DIRECTIONS FOR THIS TASK — Copy out all of the data that follows, exactly as it appears.

DATA IN THIS EXERCISE —
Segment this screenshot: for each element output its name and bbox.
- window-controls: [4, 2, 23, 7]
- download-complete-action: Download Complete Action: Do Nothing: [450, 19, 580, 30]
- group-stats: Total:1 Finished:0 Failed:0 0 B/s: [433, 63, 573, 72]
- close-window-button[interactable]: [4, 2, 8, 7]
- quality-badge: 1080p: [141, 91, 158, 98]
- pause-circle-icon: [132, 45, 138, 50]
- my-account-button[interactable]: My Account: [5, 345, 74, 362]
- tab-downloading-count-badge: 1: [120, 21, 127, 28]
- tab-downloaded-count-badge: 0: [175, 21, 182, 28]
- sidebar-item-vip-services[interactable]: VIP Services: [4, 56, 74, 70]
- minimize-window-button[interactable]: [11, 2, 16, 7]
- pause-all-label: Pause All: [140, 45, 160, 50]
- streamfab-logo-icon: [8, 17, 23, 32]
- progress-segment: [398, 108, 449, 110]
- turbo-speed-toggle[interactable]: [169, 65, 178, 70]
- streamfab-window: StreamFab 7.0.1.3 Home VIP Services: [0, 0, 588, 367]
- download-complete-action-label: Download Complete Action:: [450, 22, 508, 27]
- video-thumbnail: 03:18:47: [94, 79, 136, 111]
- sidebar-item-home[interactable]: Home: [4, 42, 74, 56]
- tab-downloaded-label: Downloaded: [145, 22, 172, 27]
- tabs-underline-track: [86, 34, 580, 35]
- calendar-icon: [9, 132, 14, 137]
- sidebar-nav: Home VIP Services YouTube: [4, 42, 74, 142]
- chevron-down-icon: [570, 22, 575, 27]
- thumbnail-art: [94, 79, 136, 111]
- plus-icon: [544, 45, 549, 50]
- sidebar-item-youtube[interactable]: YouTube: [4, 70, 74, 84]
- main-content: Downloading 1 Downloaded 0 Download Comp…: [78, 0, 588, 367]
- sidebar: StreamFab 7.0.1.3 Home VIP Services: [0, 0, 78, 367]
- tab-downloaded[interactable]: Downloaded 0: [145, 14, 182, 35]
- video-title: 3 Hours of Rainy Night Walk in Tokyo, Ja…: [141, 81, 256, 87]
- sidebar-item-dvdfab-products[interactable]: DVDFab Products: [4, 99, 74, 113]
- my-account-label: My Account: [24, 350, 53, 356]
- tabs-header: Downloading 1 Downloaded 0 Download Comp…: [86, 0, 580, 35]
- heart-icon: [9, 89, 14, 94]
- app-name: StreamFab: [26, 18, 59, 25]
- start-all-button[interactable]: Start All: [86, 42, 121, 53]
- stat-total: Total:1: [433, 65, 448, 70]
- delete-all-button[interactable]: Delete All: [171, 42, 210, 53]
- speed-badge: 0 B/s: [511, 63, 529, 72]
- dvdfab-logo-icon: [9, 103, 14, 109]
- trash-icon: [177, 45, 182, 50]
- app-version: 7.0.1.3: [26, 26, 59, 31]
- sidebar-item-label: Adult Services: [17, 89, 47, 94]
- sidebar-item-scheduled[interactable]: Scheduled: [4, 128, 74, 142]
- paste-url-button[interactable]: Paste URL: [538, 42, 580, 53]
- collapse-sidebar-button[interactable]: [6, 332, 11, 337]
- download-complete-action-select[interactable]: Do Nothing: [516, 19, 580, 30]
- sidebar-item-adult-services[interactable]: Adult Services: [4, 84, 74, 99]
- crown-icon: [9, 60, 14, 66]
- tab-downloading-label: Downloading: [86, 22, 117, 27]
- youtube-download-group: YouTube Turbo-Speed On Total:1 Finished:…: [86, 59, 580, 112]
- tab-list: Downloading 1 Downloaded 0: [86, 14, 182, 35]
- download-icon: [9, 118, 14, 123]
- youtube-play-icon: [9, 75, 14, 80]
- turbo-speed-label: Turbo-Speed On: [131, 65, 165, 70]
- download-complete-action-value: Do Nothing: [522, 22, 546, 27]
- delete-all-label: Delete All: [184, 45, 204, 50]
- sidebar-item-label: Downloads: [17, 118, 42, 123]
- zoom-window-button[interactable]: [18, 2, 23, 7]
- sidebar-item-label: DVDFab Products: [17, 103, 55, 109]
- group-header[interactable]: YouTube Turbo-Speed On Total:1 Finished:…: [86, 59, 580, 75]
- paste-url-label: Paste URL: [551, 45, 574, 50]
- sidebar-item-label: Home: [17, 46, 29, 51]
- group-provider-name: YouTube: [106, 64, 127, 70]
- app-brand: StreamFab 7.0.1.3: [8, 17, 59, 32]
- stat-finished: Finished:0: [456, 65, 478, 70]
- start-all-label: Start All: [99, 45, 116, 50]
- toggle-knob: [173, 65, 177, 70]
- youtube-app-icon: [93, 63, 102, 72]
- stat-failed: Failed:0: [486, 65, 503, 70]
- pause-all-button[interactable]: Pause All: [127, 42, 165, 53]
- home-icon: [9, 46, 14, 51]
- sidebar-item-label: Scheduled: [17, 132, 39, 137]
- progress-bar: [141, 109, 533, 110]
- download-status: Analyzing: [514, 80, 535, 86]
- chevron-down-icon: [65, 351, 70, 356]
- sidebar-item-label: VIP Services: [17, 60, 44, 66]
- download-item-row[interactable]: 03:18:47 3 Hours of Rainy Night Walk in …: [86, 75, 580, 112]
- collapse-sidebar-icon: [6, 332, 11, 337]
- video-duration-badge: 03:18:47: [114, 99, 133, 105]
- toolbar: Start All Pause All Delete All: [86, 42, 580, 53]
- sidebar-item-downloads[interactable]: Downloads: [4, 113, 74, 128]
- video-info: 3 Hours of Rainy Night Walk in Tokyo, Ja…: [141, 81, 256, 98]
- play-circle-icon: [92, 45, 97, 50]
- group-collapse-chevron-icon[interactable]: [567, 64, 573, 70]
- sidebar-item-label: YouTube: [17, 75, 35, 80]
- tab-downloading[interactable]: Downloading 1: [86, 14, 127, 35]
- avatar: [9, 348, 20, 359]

ANSWER TO THIS PROBLEM —
Segment this screenshot: for each element output its name and bbox.
- window-controls: [4, 2, 23, 7]
- download-complete-action: Download Complete Action: Do Nothing: [450, 19, 580, 30]
- group-stats: Total:1 Finished:0 Failed:0 0 B/s: [433, 63, 573, 72]
- close-window-button[interactable]: [4, 2, 8, 7]
- quality-badge: 1080p: [141, 91, 158, 98]
- pause-circle-icon: [132, 45, 138, 50]
- my-account-button[interactable]: My Account: [5, 345, 74, 362]
- tab-downloading-count-badge: 1: [120, 21, 127, 28]
- tab-downloaded-count-badge: 0: [175, 21, 182, 28]
- sidebar-item-vip-services[interactable]: VIP Services: [4, 56, 74, 70]
- minimize-window-button[interactable]: [11, 2, 16, 7]
- pause-all-label: Pause All: [140, 45, 160, 50]
- streamfab-logo-icon: [8, 17, 23, 32]
- progress-segment: [398, 108, 449, 110]
- turbo-speed-toggle[interactable]: [169, 65, 178, 70]
- streamfab-window: StreamFab 7.0.1.3 Home VIP Services: [0, 0, 588, 367]
- download-complete-action-label: Download Complete Action:: [450, 22, 508, 27]
- video-thumbnail: 03:18:47: [94, 79, 136, 111]
- sidebar-item-home[interactable]: Home: [4, 42, 74, 56]
- tab-downloaded-label: Downloaded: [145, 22, 172, 27]
- tabs-underline-track: [86, 34, 580, 35]
- calendar-icon: [9, 132, 14, 137]
- sidebar-nav: Home VIP Services YouTube: [4, 42, 74, 142]
- chevron-down-icon: [570, 22, 575, 27]
- thumbnail-art: [94, 79, 136, 111]
- plus-icon: [544, 45, 549, 50]
- sidebar-item-youtube[interactable]: YouTube: [4, 70, 74, 84]
- main-content: Downloading 1 Downloaded 0 Download Comp…: [78, 0, 588, 367]
- sidebar: StreamFab 7.0.1.3 Home VIP Services: [0, 0, 78, 367]
- tab-downloaded[interactable]: Downloaded 0: [145, 14, 182, 35]
- video-title: 3 Hours of Rainy Night Walk in Tokyo, Ja…: [141, 81, 256, 87]
- sidebar-item-dvdfab-products[interactable]: DVDFab Products: [4, 99, 74, 113]
- my-account-label: My Account: [24, 350, 53, 356]
- tabs-header: Downloading 1 Downloaded 0 Download Comp…: [86, 0, 580, 35]
- heart-icon: [9, 89, 14, 94]
- app-name: StreamFab: [26, 18, 59, 25]
- start-all-button[interactable]: Start All: [86, 42, 121, 53]
- stat-total: Total:1: [433, 65, 448, 70]
- delete-all-button[interactable]: Delete All: [171, 42, 210, 53]
- speed-badge: 0 B/s: [511, 63, 529, 72]
- dvdfab-logo-icon: [9, 103, 14, 109]
- trash-icon: [177, 45, 182, 50]
- app-version: 7.0.1.3: [26, 26, 59, 31]
- sidebar-item-label: Adult Services: [17, 89, 47, 94]
- sidebar-item-scheduled[interactable]: Scheduled: [4, 128, 74, 142]
- paste-url-button[interactable]: Paste URL: [538, 42, 580, 53]
- collapse-sidebar-button[interactable]: [6, 332, 11, 337]
- download-complete-action-select[interactable]: Do Nothing: [516, 19, 580, 30]
- sidebar-item-adult-services[interactable]: Adult Services: [4, 84, 74, 99]
- crown-icon: [9, 60, 14, 66]
- tab-downloading-label: Downloading: [86, 22, 117, 27]
- youtube-download-group: YouTube Turbo-Speed On Total:1 Finished:…: [86, 59, 580, 112]
- tab-list: Downloading 1 Downloaded 0: [86, 14, 182, 35]
- download-icon: [9, 118, 14, 123]
- youtube-play-icon: [9, 75, 14, 80]
- turbo-speed-label: Turbo-Speed On: [131, 65, 165, 70]
- download-complete-action-value: Do Nothing: [522, 22, 546, 27]
- delete-all-label: Delete All: [184, 45, 204, 50]
- sidebar-item-label: Downloads: [17, 118, 42, 123]
- zoom-window-button[interactable]: [18, 2, 23, 7]
- sidebar-item-label: DVDFab Products: [17, 103, 55, 109]
- group-header[interactable]: YouTube Turbo-Speed On Total:1 Finished:…: [86, 59, 580, 75]
- paste-url-label: Paste URL: [551, 45, 574, 50]
- sidebar-item-label: Home: [17, 46, 29, 51]
- group-provider-name: YouTube: [106, 64, 127, 70]
- app-brand: StreamFab 7.0.1.3: [8, 17, 59, 32]
- stat-finished: Finished:0: [456, 65, 478, 70]
- start-all-label: Start All: [99, 45, 116, 50]
- toggle-knob: [173, 65, 177, 70]
- youtube-app-icon: [93, 63, 102, 72]
- stat-failed: Failed:0: [486, 65, 503, 70]
- pause-all-button[interactable]: Pause All: [127, 42, 165, 53]
- home-icon: [9, 46, 14, 51]
- sidebar-item-label: Scheduled: [17, 132, 39, 137]
- progress-bar: [141, 109, 533, 110]
- download-status: Analyzing: [514, 80, 535, 86]
- chevron-down-icon: [65, 351, 70, 356]
- sidebar-item-label: VIP Services: [17, 60, 44, 66]
- download-item-row[interactable]: 03:18:47 3 Hours of Rainy Night Walk in …: [86, 75, 580, 112]
- collapse-sidebar-icon: [6, 332, 11, 337]
- video-duration-badge: 03:18:47: [114, 99, 133, 105]
- toolbar: Start All Pause All Delete All: [86, 42, 580, 53]
- sidebar-item-downloads[interactable]: Downloads: [4, 113, 74, 128]
- video-info: 3 Hours of Rainy Night Walk in Tokyo, Ja…: [141, 81, 256, 98]
- play-circle-icon: [92, 45, 97, 50]
- group-collapse-chevron-icon[interactable]: [567, 64, 573, 70]
- sidebar-item-label: YouTube: [17, 75, 35, 80]
- tab-downloading[interactable]: Downloading 1: [86, 14, 127, 35]
- avatar: [9, 348, 20, 359]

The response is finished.